USD/IDR menghentikan penurunan awal Asia setelah Statistik Indonesia merilis data inflasi bulan Februari pada hari ini. Pasangan Rupiah Indonesia (IDR) membawa tawaran belli ke $14.350 akhir-akhir ini sementara memulihkan penurunan intraday 0,20%.
Data Inflasi Indonesia melemah berdasarkan MoM dan YoY, menjadi -0,02% dan 2,06% dibandingkan 0,03% dan 2,2% dalam urutan itu. Namun, Inflasi Inti naik menjadi 2,03% terhadap konsensus pasar sebesar 1,93% dan 1,84% pembacaan sebelumnya.
Perlu dicatat bahwa rebound Dolar AS juga memainkan perannya dalam pemulihan USD/IDR terbaru.
Greenback baru-baru ini mendapat manfaat dari imbal hasil obligasi pemerintah AS yang optimis, naik dua basis poin (bp) menjadi 1,86%, serta kecemasan pasar atas kebuntuan Rusia-Ukraina.

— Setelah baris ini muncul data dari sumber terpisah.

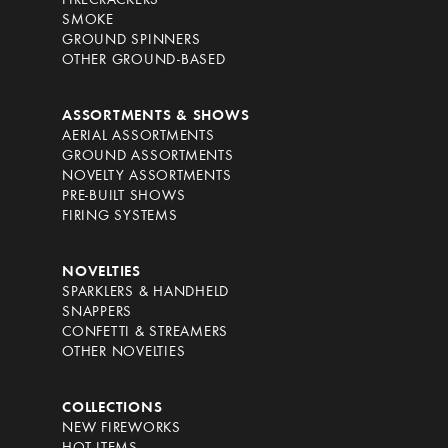
FIRECRACKERS
SMOKE
GROUND SPINNERS
OTHER GROUND-BASED
ASSORTMENTS & SHOWS
AERIAL ASSORTMENTS
GROUND ASSORTMENTS
NOVELTY ASSORTMENTS
PRE-BUILT SHOWS
FIRING SYSTEMS
NOVELTIES
SPARKLERS & HANDHELD
SNAPPERS
CONFETTI & STREAMERS
OTHER NOVELTIES
COLLECTIONS
NEW FIREWORKS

Baca: Senator AS Murphy: Barat Berkoordinasi untuk Membekukan dan Menyita Aset Presiden Rusia Putin
Secara keseluruhan, USD/IDR menggambarkan dampak inflasi Indonesia yang suram dan sentimen buruk terbaru dapat membuat pembeli berharap untuk mengatasi rintangan utama di dekatnya.
Analisis teknis
Kecuali melewati garis resistensi tiga bulan, di dekat $14.420 pada saat ini, penjual USD/IDR mempertahankan kendali.